After an hour of shopping, we get to stand in THE LINE. The line that is nonexistent while I'm shopping, but somehow appears the second I am ready to leave. The line that wraps around the entire exterior of the store. The line that drags me by no less than 10 stands with no less than 15 kinds of cookies and snacks and yummy bad-for-me goodness. After we finally get to the checkout, I pray that the milk hasn't spoiled, I realize that I have no cash to tip the work-for-tips-only-baggers.

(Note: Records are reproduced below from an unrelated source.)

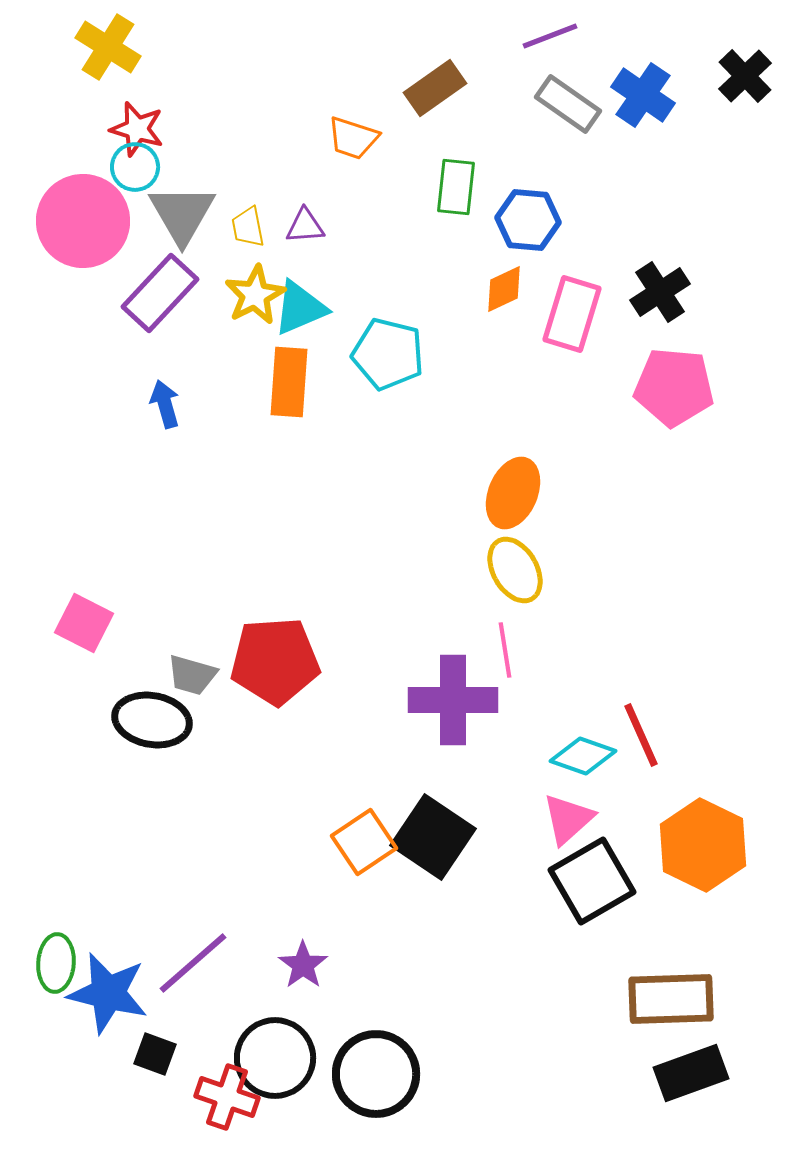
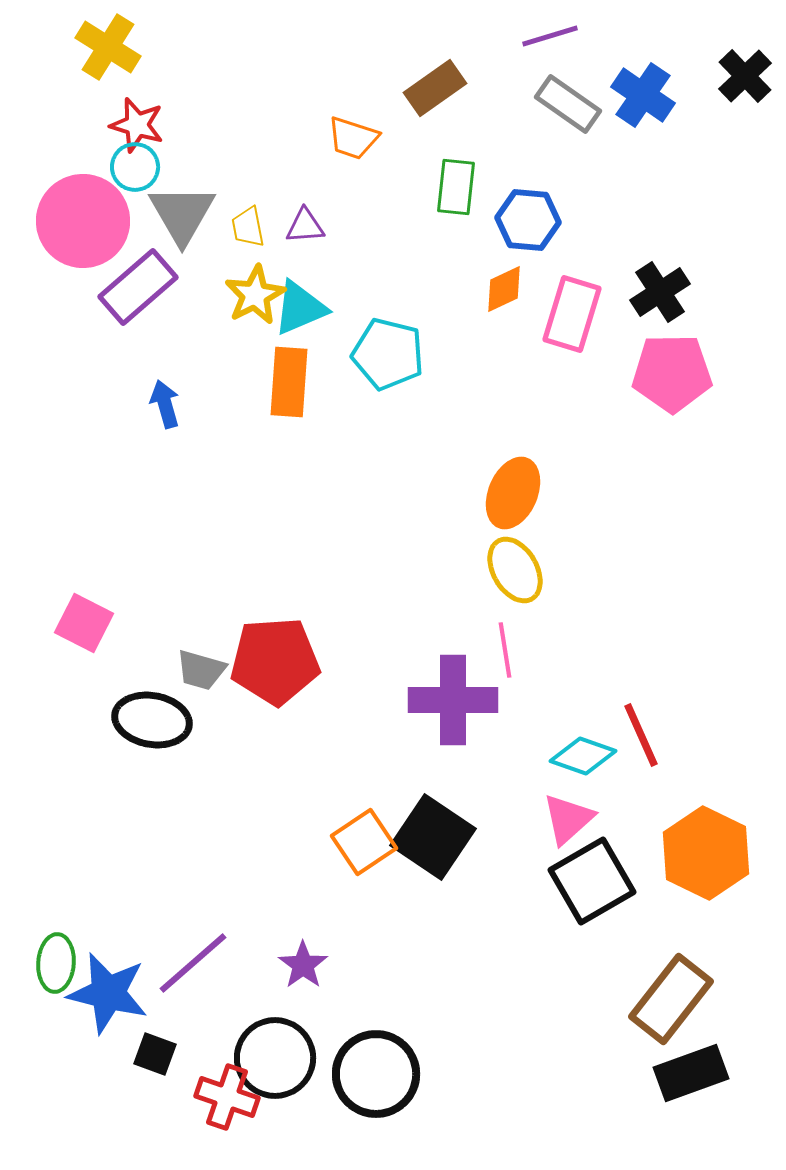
purple line at (550, 36): rotated 4 degrees clockwise
red star at (137, 129): moved 4 px up
purple rectangle at (160, 293): moved 22 px left, 6 px up; rotated 6 degrees clockwise
pink pentagon at (674, 387): moved 2 px left, 14 px up; rotated 6 degrees counterclockwise
gray trapezoid at (192, 675): moved 9 px right, 5 px up
orange hexagon at (703, 845): moved 3 px right, 8 px down
brown rectangle at (671, 999): rotated 50 degrees counterclockwise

There's still the issue of unloading the groceries, putting them away, and getting Little Monster to eat something besides cheese and cheerios for lunch. That's a lot to deal with. So, I choose not to deal with it on the first and the fifteenth, when there will be 50 people there who can't walk faster than 10 feet per minute. I know, I'm cruel, I'm evil. But, I guess we'll all starve again tomorrow. Because I'm not going grocery shopping on Friday either. And I'm certainly not going over the weekend. We're going to starve this weekend.
4 comments:
Ha! You made me laugh out loud!!!
I so write out my list in the order of the store I am going to and get very irritated when my hubby, who thinks he is helping, adds something to the middle. of. the. page. Especially when he uses a different color of pen. I usually have to re-write it all. I know.
Oh and I love the description of the cheerio-eating. That is so Rach. She can get her ENTIRE fist in her mouth along with the food in her hand....and still manages to drop most of it on the floor. Go figure.
Ahhh. The commisary. It's odd, since I grew up living on base, the commissary where we did 99% of our grocery shopping. IT was a true treat wen we got to go to the IGA, (or Safeway... or insert local grocery store here) In fact, when I go to college, I was very confused as to the idea that the people don't automatically take your groceries outside for you and put them in your car. And that the person who puts your groceries in the bag is actually employed by the store. It took some adjusting.
As a side note, if little monster should be REALLY feening for some cheerios, you could always try your local grocery store. :) I think they carry those. Have a good weekend.
Ah! A soul sister! I do the menu/grocery list planning too! :0) And I was completely nodding my head in agreement with your explanation of your trips to the grocery store. Though, mine is minus the rocket cart because my store doesn't have those. Which is why I have ten boxes of fruit snacks in my closet right now. MY little monster likes to help shop too. Sigh.
Hope you survive the weekend!
Wow, how do you write about my life with such accuracy? ;-) Actually, I gave up the menu planning when we had our second child, I just scribble down three or four meals and work the ingrediaents into my ordered list. But we have shopped at so many commissaries in the last 6 years that I find myself forgetting the order of our current one. Hitting our closest Harris Teeter for a few staples is an imdulgence I cherish now.